Environmental Impact Assessment
This course will explore the key procedural elements of NEPA, SEQRA, and CEQR; the key analytic techniques used in impact assessment; and investigate how application of environmental impact assessment affects project outcome. Lectures will introduce students to the statutory requirements of the laws, important judicial decisions interpreting the laws, and standard methodologies for conducting environmental assessments. Case studies will be used to illustrate the effect of the environmental impact assessment on design and implementation of projects or governmental actions. Practical assignments will give students an introduction to the state of practice and the range of analytic techniques used in environmental impact assessment.
Land Use Planning
This course presents the nuts and bolts of land use planning as practiced in the US today and gives you the opportunity to develop/design a land use plan for a small hypothetical city. Through lectures and readings you will be exposed to contemporary land use planning issues (including urbanization and urban growth trends, ethics, quality of life indicators, ecological land use planning, and inner city revitalization).
Techniques of Project Evaluation
The course has two parts: cost benefit analysis and economic development. Cost benefit analysis deals with the taxpayer as a consumer while economic development, which is fast emerging as an important function of government, deals with the taxpayer as a worker in need of employment and with businesses as a source of tax revenues.

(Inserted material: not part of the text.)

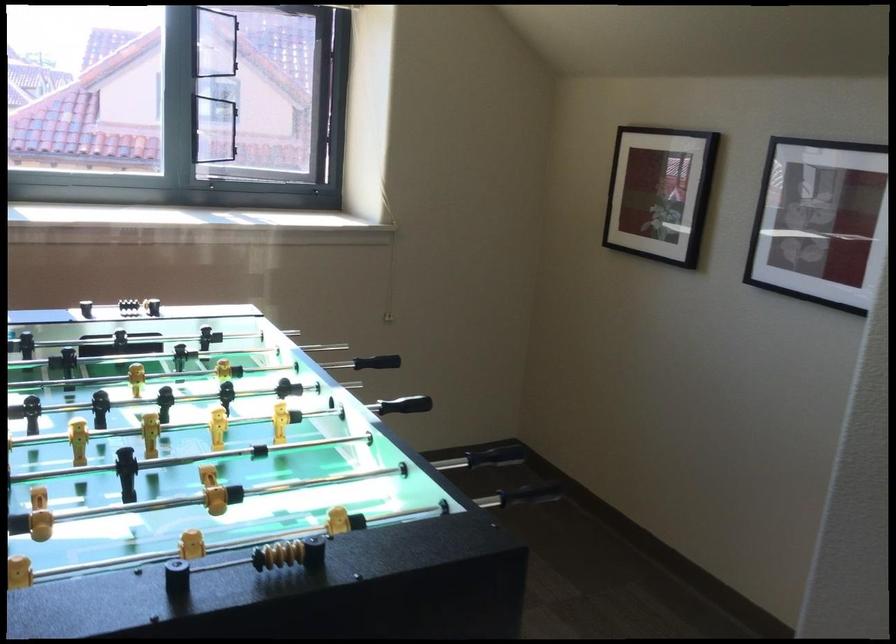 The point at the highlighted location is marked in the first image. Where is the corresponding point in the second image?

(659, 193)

Advanced GIS is a research seminar aimed at covering a variety of advanced techniques in geographic information systems analysis, for both practice and research. As a skills-based seminar, the course operates with a two-fold mission: (1) to critically discuss the theories, concepts, and research methods involved in spatial analysis and (2) to learn the techniques necessary for engaging those theories and deploying those methods. Further, the class works to meet this mission with a dedicated focus on the urban environment and the spatial particularities and relationships that arise from the urban context.

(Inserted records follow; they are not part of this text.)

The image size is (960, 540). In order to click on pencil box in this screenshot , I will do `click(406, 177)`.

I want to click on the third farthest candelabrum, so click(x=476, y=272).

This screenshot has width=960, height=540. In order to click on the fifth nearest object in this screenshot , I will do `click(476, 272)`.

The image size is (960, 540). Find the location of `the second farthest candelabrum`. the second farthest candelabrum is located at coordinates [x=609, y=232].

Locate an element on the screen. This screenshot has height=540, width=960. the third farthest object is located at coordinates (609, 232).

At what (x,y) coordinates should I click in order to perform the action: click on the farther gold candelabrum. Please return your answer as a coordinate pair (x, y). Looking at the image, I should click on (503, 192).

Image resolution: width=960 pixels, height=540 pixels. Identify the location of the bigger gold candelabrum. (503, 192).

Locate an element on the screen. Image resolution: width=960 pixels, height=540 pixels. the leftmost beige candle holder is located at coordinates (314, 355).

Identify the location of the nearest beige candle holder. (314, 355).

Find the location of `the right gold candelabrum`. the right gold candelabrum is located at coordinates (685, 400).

Politics of International Placemaking
Environmental Policy and Planning in China
This course explores the environmental ramifications of economic development in China after the country’s first environmental protection law was enacted in 1989. Over the past twenty-some years, although both national and local Chinese governments have passed numerous environment-related policies and regulations, residents in China have experienced a deterioration of their living environment concerning air and water quality, food safety, and brownfields. As conflicts over these problems and related news reports have escalated in recent years, the Chinese government is confronting an extremely pressing request to tackle them, both from its citizens and the international community. But how can it accomplish this task when the damage has been done and the consequences seem so un-reversible?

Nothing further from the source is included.